# Analyzing Wine Countries: Marketing Prioritization


In this notebook, we will analyze the wine countries in our database to determine which country we should prioritize for our marketing efforts this year.
To make this decision, we'll consider factors such as average wine ratings, wine counts, and an impact score that takes into account both these factors.

#### Analyzing Average Rating and Wine Count

We begin by analyzing both the average wine rating and wine count for each country. This helps us gain insights into the quality and variety of wines available in different countries. To achieve this, we utilize SQL queries and join the relevant tables in our database to gather information on countries, regions, and wines. By using the GROUP BY clause, we aggregate the data by country, calculating the average rating and wine count.

For the first script, we order the results by average rating in descending order. This provides a ranked list of countries where the wines are highly rated by consumers.

For the second script, we order the results by wine count in descending order.

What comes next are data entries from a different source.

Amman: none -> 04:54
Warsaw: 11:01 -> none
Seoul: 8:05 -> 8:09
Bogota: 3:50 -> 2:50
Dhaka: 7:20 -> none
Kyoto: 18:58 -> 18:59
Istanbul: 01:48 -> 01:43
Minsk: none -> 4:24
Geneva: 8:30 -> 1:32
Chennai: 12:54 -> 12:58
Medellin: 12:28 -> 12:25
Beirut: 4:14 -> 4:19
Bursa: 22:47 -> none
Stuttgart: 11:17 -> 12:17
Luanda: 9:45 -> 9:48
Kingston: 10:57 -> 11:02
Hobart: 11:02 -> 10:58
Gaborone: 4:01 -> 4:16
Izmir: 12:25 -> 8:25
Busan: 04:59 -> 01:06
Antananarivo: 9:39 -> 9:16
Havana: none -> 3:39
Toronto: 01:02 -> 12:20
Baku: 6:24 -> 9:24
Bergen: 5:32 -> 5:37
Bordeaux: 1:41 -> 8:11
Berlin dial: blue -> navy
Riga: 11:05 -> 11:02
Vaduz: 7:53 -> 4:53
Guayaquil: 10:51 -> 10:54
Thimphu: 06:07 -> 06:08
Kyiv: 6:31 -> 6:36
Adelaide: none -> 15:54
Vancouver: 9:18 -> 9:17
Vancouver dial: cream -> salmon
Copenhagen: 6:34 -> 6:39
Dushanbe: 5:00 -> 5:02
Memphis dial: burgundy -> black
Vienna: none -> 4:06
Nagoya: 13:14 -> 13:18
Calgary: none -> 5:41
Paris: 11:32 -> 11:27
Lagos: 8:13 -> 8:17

This gives us a ranked list of countries that offer a large variety of wines.


In [2]:
#order by rating average
import sqlite3
import pandas as pd
import matplotlib.pyplot as plt
import seaborn as sns

# Connect to the database
db_connection = sqlite3.connect('../data/vivino.db')
cursor = db_connection.cursor()

# Execute the SQL query to calculate average rating and wine count per country and order by average rating
query = """
SELECT countries.name, 
       AVG(wines.ratings_average), 
       COUNT(wines.id)
FROM countries
JOIN regions ON countries.code = regions.country_code
JOIN wines ON regions.id = wines.region_id
GROUP BY countries.name
ORDER BY AVG(wines.ratings_average) DESC;
"""

cursor.execute(query)
result = cursor.fetchall()

# Print the result
for row in result:
    country_name, avg_rating, wine_count = row
    print(f"Country: {country_name}, Average Rating: {avg_rating:.2f}, Wine Count: {wine_count}")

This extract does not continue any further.